Record Details

van Marken Lichtenbelt, Wouter D
Optimal foraging of a herbivorous lizard, the green iguana in a seasonal environment
Journal Article
Iguana iguana
Food selection was studied in free-living green iguanas (Iguana iguana) throughout the year in a semiarid environment, CuraƧao (Netherlands Antilles). Food intake was determined by direct observations and converted into biomass intake. Comparison between intake and biomass availability of the various food items revealed that the lizards were selective, and that changes in seasonal food availability led to periodic switching of food plants. The extent to which nutrient constraints determine iguana feeding ecology was investigated. Potential constraints were the requirements for water, digestible crude protein, and metabolizable energy. By using a linear programming model that incorporates characteristics of the food (chemical composition, energy content, item size) and requirements and constraints of the green iguanas (nutrient and energy requirements, digestive tract capacity, feeding rate) it was possible to identify which factors determine food choice over the year. During the dry period, when the iguanas had no access to drinking water they consumed flowers to increase water intake, though the amount of flowers consumed was too low to cover maintenance requirements for either energy or protein.
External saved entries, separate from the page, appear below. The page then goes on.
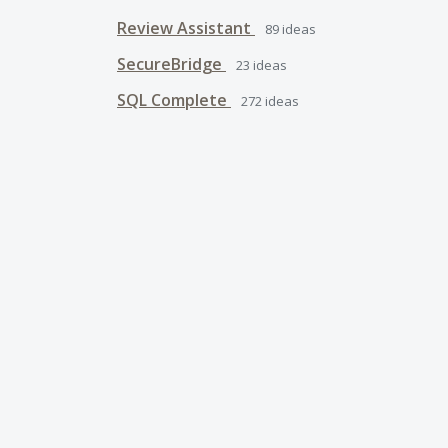
Review Assistant
89
ideas
SecureBridge
23
ideas
SQL Complete
272
ideas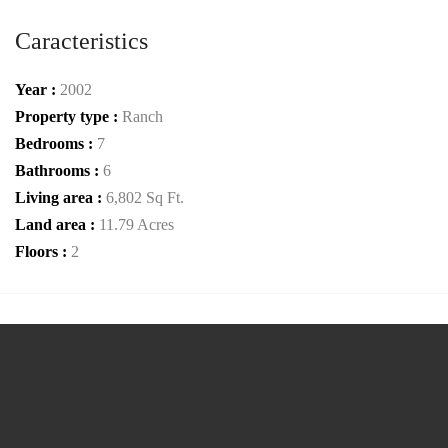
Caracteristics
Year :
2002
Property type :
Ranch
Bedrooms :
7
Bathrooms :
6
Living area :
6,802 Sq Ft.
Land area :
11.79 Acres
Floors :
2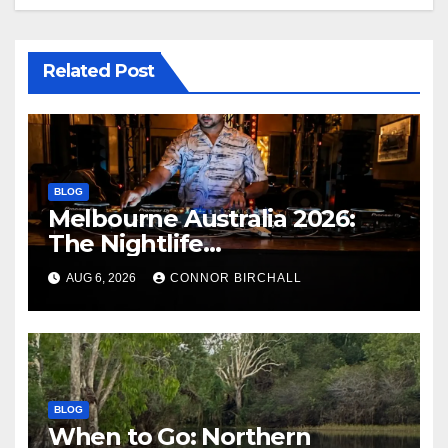
Related Post
BLOG
Melbourne Australia 2026:
The Nightlife
Neighbourhoods to Know
AUG 6, 2026
CONNOR BIRCHALL
BLOG
When to Go: Northern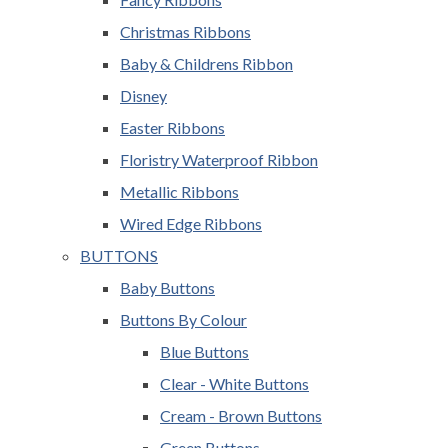
Christmas Ribbons
Baby & Childrens Ribbon
Disney
Easter Ribbons
Floristry Waterproof Ribbon
Metallic Ribbons
Wired Edge Ribbons
BUTTONS
Baby Buttons
Buttons By Colour
Blue Buttons
Clear - White Buttons
Cream - Brown Buttons
Green Buttons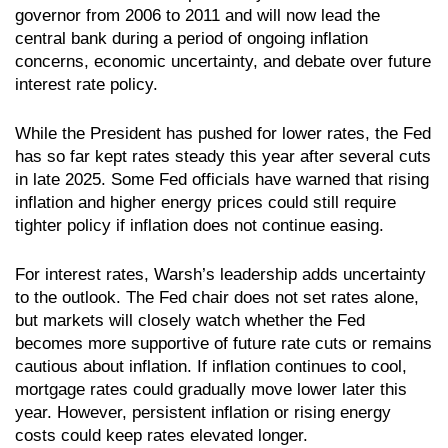
governor from 2006 to 2011 and will now lead the
central bank during a period of ongoing inflation
concerns, economic uncertainty, and debate over future
interest rate policy.
While the President has pushed for lower rates, the Fed
has so far kept rates steady this year after several cuts
in late 2025. Some Fed officials have warned that rising
inflation and higher energy prices could still require
tighter policy if inflation does not continue easing.
For interest rates, Warsh’s leadership adds uncertainty
to the outlook. The Fed chair does not set rates alone,
but markets will closely watch whether the Fed
becomes more supportive of future rate cuts or remains
cautious about inflation. If inflation continues to cool,
mortgage rates could gradually move lower later this
year. However, persistent inflation or rising energy
costs could keep rates elevated longer.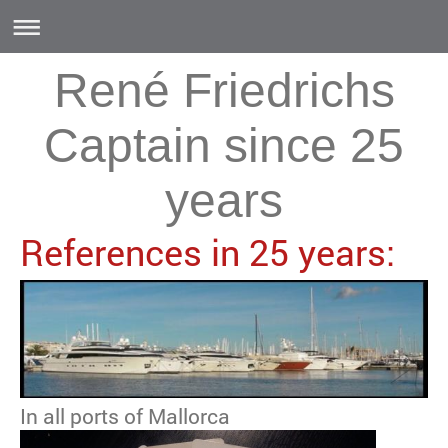
René Friedrichs
Captain since 25
years
References in 25 years:
In all ports of Mallorca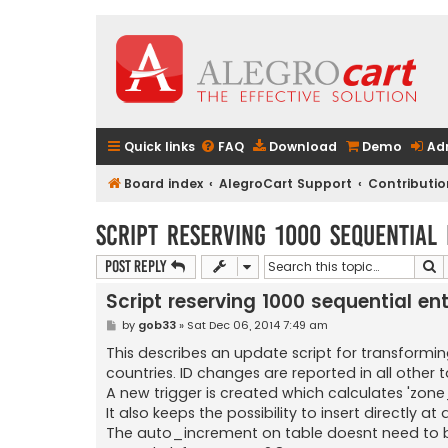
Quick links
FAQ
Download
Demo
Ad
Board index
AlegroCart Support
Contributio
Script reserving 1000 sequential
S
Post Reply
Script reserving 1000 sequential ent
P
by
gob33
»
Sat Dec 06, 2014 7:49 am
o
s
This describes an update script for transforming
t
countries. ID changes are reported in all other t
A new trigger is created which calculates 'zone_
It also keeps the possibility to insert directly at
The auto_increment on table doesnt need to 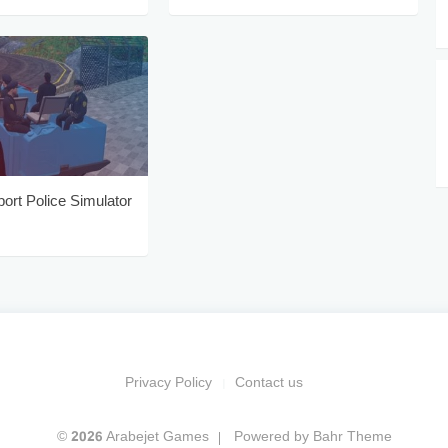
port Police Simulator
Privacy Policy
Contact us
© 2026 Arabejet Games
Powered by
Bahr Theme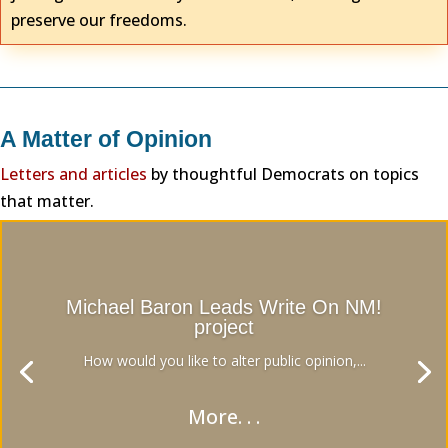
preserve our freedoms.
A Matter of Opinion
Letters and articles
by thoughtful Democrats on topics
that matter.
Michael Baron Leads Write On NM!
project
How would you like to alter public opinion,...
More. . .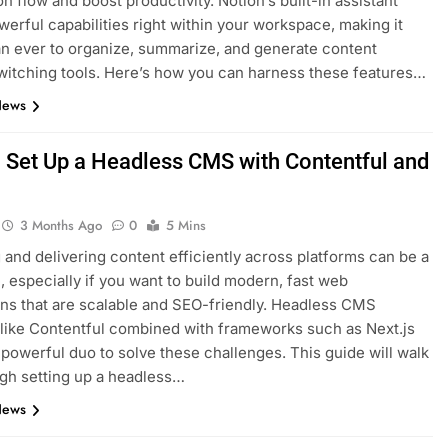
on flow and boost productivity. Notion’s built-in assistant
werful capabilities right within your workspace, making it
an ever to organize, summarize, and generate content
witching tools. Here’s how you can harness these features…
News
 Set Up a Headless CMS with Contentful and
s
3 Months Ago
0
5 Mins
and delivering content efficiently across platforms can be a
, especially if you want to build modern, fast web
ons that are scalable and SEO-friendly. Headless CMS
 like Contentful combined with frameworks such as Next.js
 powerful duo to solve these challenges. This guide will walk
gh setting up a headless…
News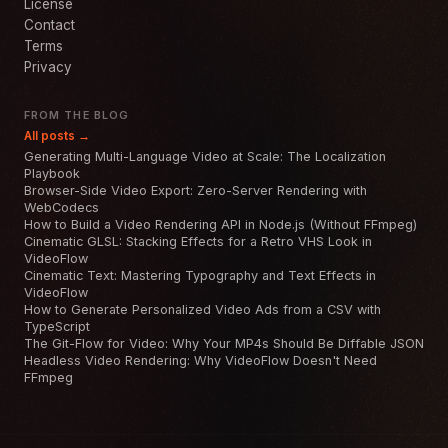
License
Contact
Terms
Privacy
FROM THE BLOG
All posts →
Generating Multi-Language Video at Scale: The Localization
Playbook
Browser-Side Video Export: Zero-Server Rendering with
WebCodecs
How to Build a Video Rendering API in Node.js (Without FFmpeg)
Cinematic GLSL: Stacking Effects for a Retro VHS Look in
VideoFlow
Cinematic Text: Mastering Typography and Text Effects in
VideoFlow
How to Generate Personalized Video Ads from a CSV with
TypeScript
The Git-Flow for Video: Why Your MP4s Should Be Diffable JSON
Headless Video Rendering: Why VideoFlow Doesn't Need
FFmpeg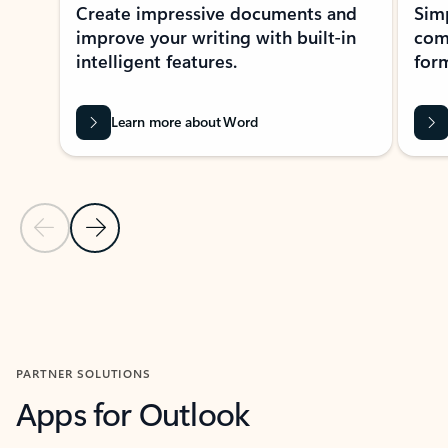
Create impressive documents and
Sim
improve your writing with built-in
com
intelligent features.
form
Learn more about Word
Previous Slide
Next Slide
Back to MICROSOFT 365 APPS carousel section
PARTNER SOLUTIONS
Apps for Outlook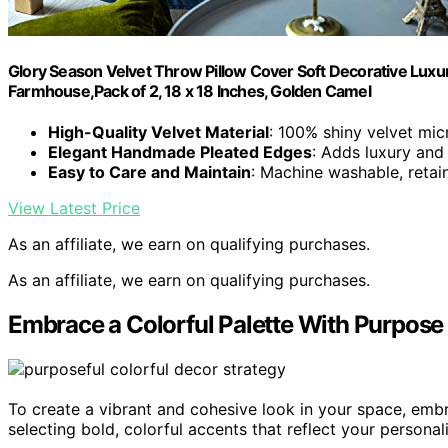
Glory Season Velvet Throw Pillow Cover Soft Decorative Lux
Farmhouse,Pack of 2, 18 x 18 Inches, Golden Camel
High-Quality Velvet Material
: 100% shiny velvet mic
Elegant Handmade Pleated Edges
: Adds luxury and
Easy to Care and Maintain
: Machine washable, retai
View Latest Price
As an affiliate, we earn on qualifying purchases.
As an affiliate, we earn on qualifying purchases.
Embrace a Colorful Palette With Purpose
To create a vibrant and cohesive look in your space, emb
selecting bold, colorful accents that reflect your personali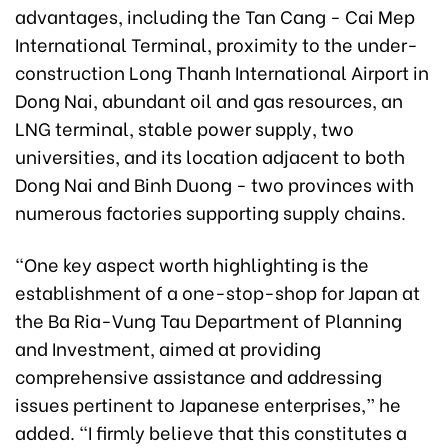
advantages, including the Tan Cang - Cai Mep
International Terminal, proximity to the under-
construction Long Thanh International Airport in
Dong Nai, abundant oil and gas resources, an
LNG terminal, stable power supply, two
universities, and its location adjacent to both
Dong Nai and Binh Duong - two provinces with
numerous factories supporting supply chains.
“One key aspect worth highlighting is the
establishment of a one-stop-shop for Japan at
the Ba Ria-Vung Tau Department of Planning
and Investment, aimed at providing
comprehensive assistance and addressing
issues pertinent to Japanese enterprises,” he
added. “I firmly believe that this constitutes a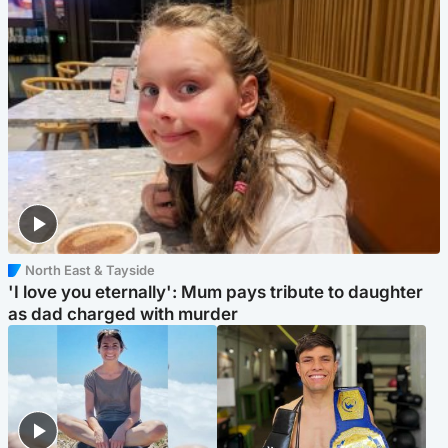
North East & Tayside
'I love you eternally': Mum pays tribute to daughter
as dad charged with murder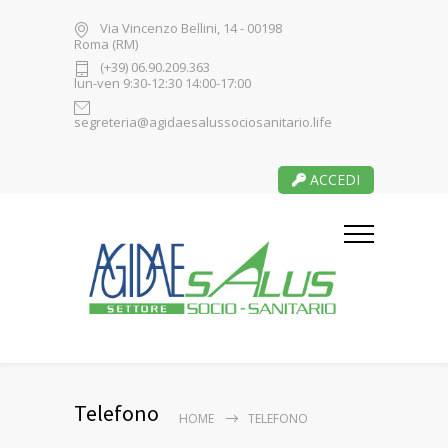
Via Vincenzo Bellini, 14 - 00198
Roma (RM)
(+39) 06.90.209.363
lun-ven 9:30-12:30 14:00-17:00
segreteria@agidaesalussociosanitario.life
ACCEDI
Telefono
HOME
TELEFONO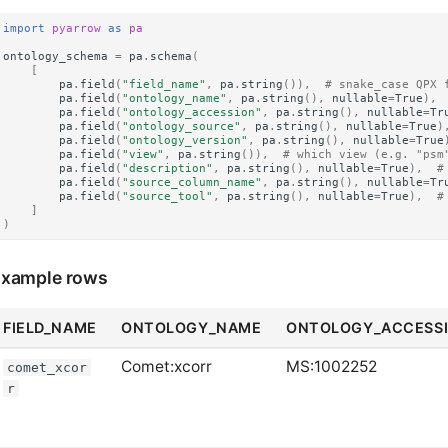
import
pyarrow
as
pa
ontology_schema
=
pa
.
schema
(
[
pa
.
field
(
"field_name"
,
pa
.
string
()),
# snake_case QPX 
pa
.
field
(
"ontology_name"
,
pa
.
string
(),
nullable
=
True
),
pa
.
field
(
"ontology_accession"
,
pa
.
string
(),
nullable
=
Tr
pa
.
field
(
"ontology_source"
,
pa
.
string
(),
nullable
=
True
)
pa
.
field
(
"ontology_version"
,
pa
.
string
(),
nullable
=
True
pa
.
field
(
"view"
,
pa
.
string
()),
# which view (e.g. "psm
pa
.
field
(
"description"
,
pa
.
string
(),
nullable
=
True
),
#
pa
.
field
(
"source_column_name"
,
pa
.
string
(),
nullable
=
Tr
pa
.
field
(
"source_tool"
,
pa
.
string
(),
nullable
=
True
),
#
]
)
xample rows
FIELD_NAME
ONTOLOGY_NAME
ONTOLOGY_ACCESS
Comet:xcorr
MS:1002252
comet_xcor
r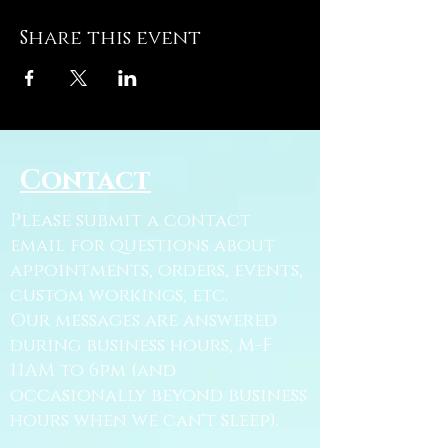
Share this event
Contact
Please submit a contact
email for questions about
appointments, orders, events,
custom workings, etc.
Our messages are answered
during business hours, M-F
11AM to 6pm (and
occasionally beyond business
hours when we can't sleep).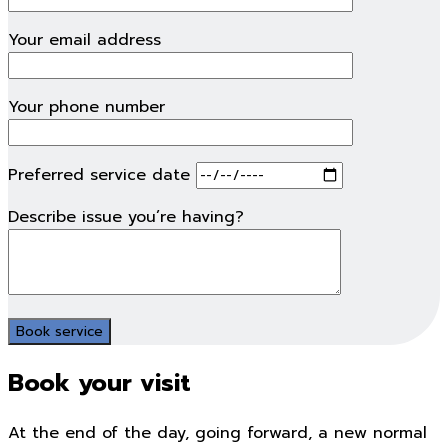
Your email address
Your phone number
Preferred service date
Describe issue you’re having?
Book your visit
At the end of the day, going forward, a new normal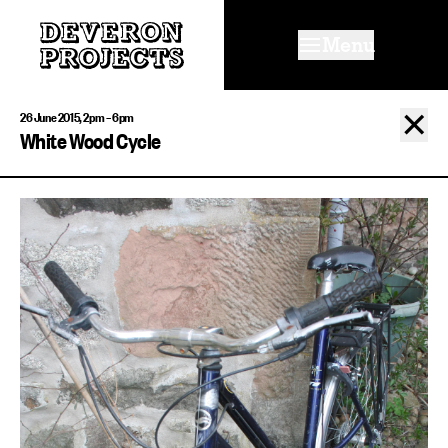
Menu
✕
26 June 2015, 2pm – 6pm
White Wood Cycle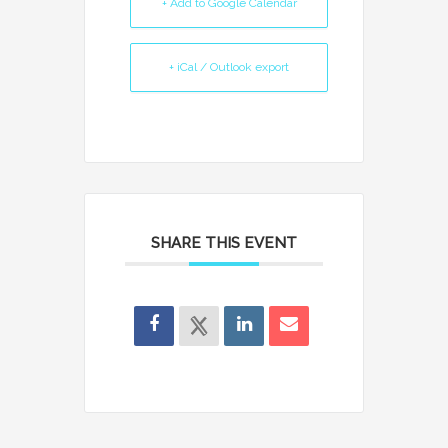
+ Add to Google Calendar
+ iCal / Outlook export
SHARE THIS EVENT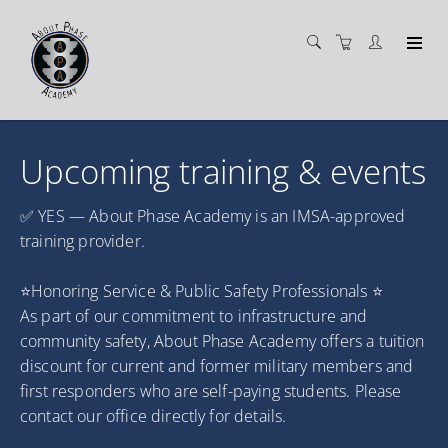
Upcoming training & events
✅ YES — About Phase Academy is an IMSA-approved
training provider.
⭐Honoring Service & Public Safety Professionals ⭐
As part of our commitment to infrastructure and
community safety, About Phase Academy offers a tuition
discount for current and former military members and
first responders who are self-paying students. Please
contact our office directly for details.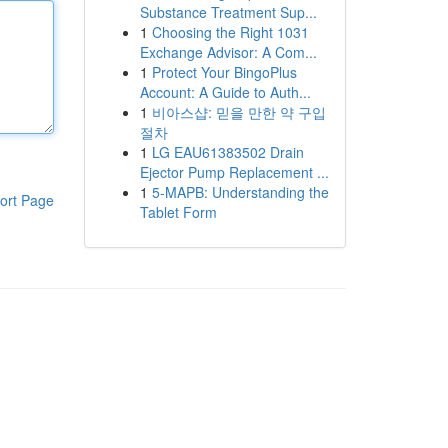
Substance Treatment Sup...
1
Choosing the Right 1031
Exchange Advisor: A Com...
1
Protect Your BingoPlus
Account: A Guide to Auth...
1
비아스샵: 믿을 만한 약 구입
절차
1
LG EAU61383502 Drain
Ejector Pump Replacement ...
1
5-MAPB: Understanding the
ort Page
Tablet Form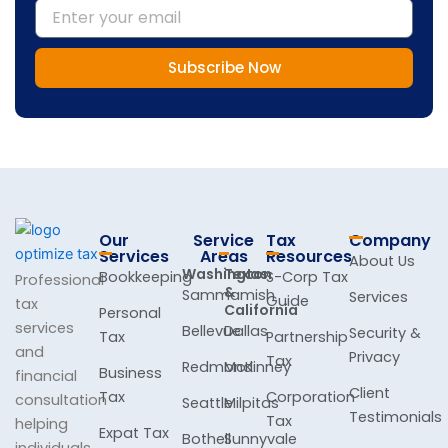
Email
Subscribe Now
Our
Service
Tax
Company
Services
Areas
Resources
About Us
Washington
Texas
Bookkeeping
S-Corp Tax
Professional
&
Sammamish
Services
Guide
tax
California
Personal
services
Bellevue
Dallas
Security &
Tax
Partnership
and
Privacy
Tax
Redmond
McKinney
Business
financial
Client
Tax
Corporation
consultation
Seattle
Milpitas
Testimonials
Tax
helping
Expat Tax
Bothell
Sunnyvale
individuals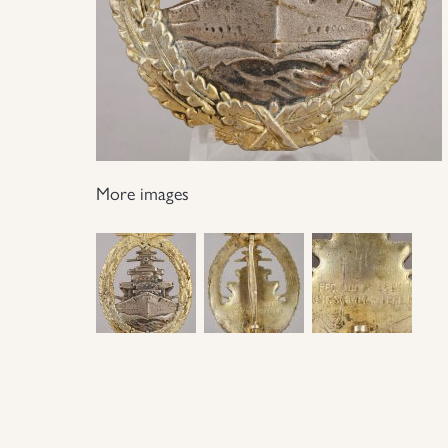
More images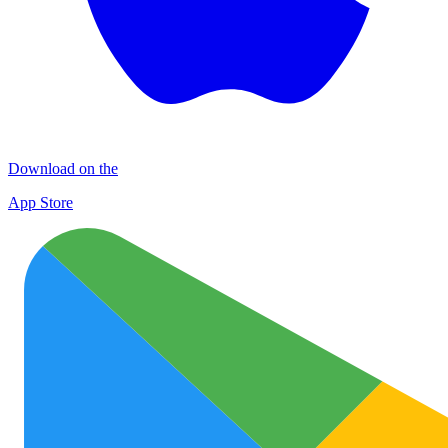
Download on the
App Store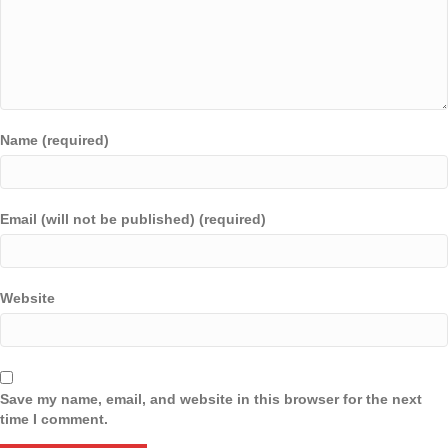
Name (required)
Email (will not be published) (required)
Website
Save my name, email, and website in this browser for the next
time I comment.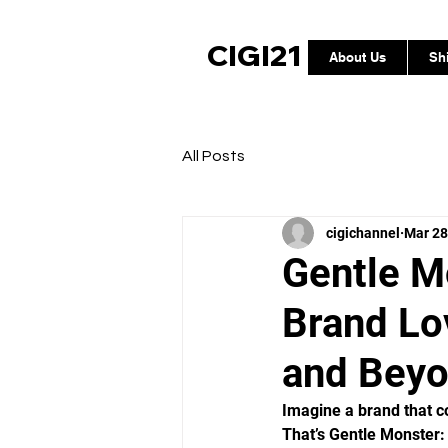
CIGI21
About Us
Sh
All Posts
cigichannel
Mar 28
Gentle M
Brand Lo
and Bey
Imagine a brand that co
That’s Gentle Monster: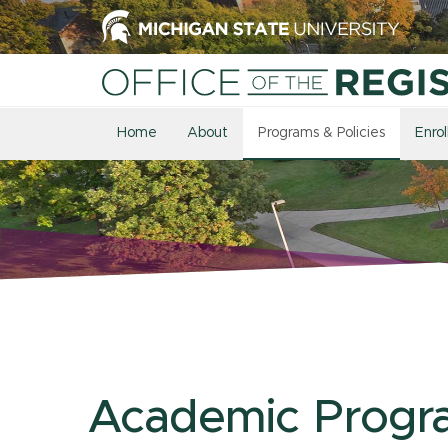
Home
About
Programs & Policies
Enro
Academic Progr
After the young leaf flush, following the early rains in May, the biomass increased, free surface water was available during showers, and the linear programming solutions indicate that food selection conformed to the protein maximization criterion. Reproduction in green iguanas shows an annual cycle, in which oviposition takes place at the end of the dry season, when intake is below maintenance levels. Females show a 8-10 month gap between acquisition of most of the protein required for egg synthesis and the act of laying. Thus, as in avian and mammalian herbivores, food availability during a period prior to the energy and protein demanding reproductive season of iguanas determines reproductive success.